**RECORDS SHOWN**.

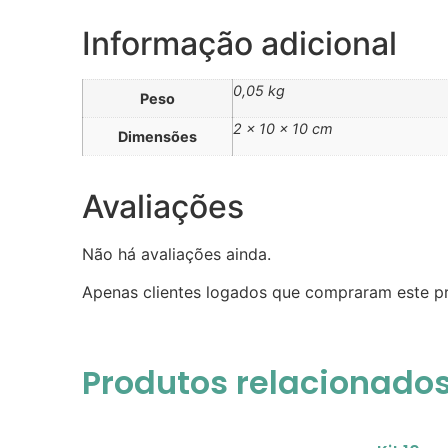
Informação adicional
0,05 kg
Peso
2 × 10 × 10 cm
Dimensões
Avaliações
Não há avaliações ainda.
Apenas clientes logados que compraram este p
Produtos relacionado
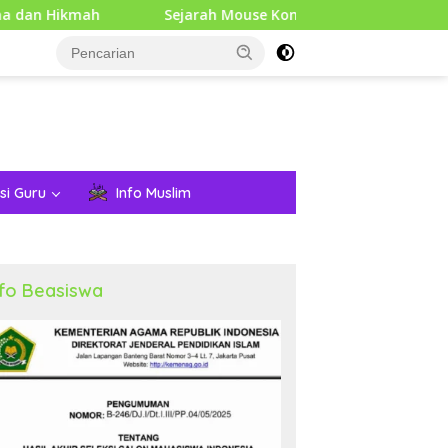
ah
Sejarah Mouse Komputer: Dari Penemuan Awal hing
si Guru
Info Muslim
nfo Beasiswa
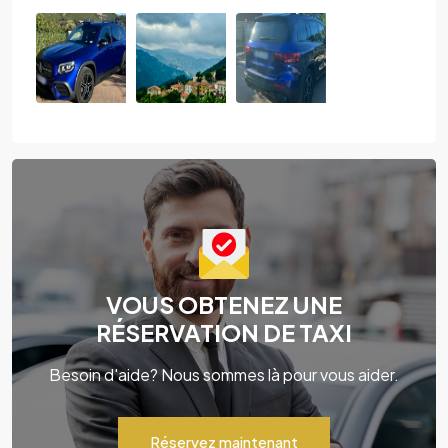
VOUS OBTENEZ UNE
RÉSERVATION DE TAXI
Besoin d'aide? Nous sommes là pour vous aider.
Réservez maintenant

**WORK INSTRUCTION**. Repeat only what runs from the line holding "VOUS OBTENEZ UNE" to the end of the data, keeping every line exactly as written, first and last included.

**WRITTEN ANSWER**.
VOUS OBTENEZ UNE
RÉSERVATION DE TAXI
Besoin d'aide? Nous sommes là pour vous aider.
Réservez maintenant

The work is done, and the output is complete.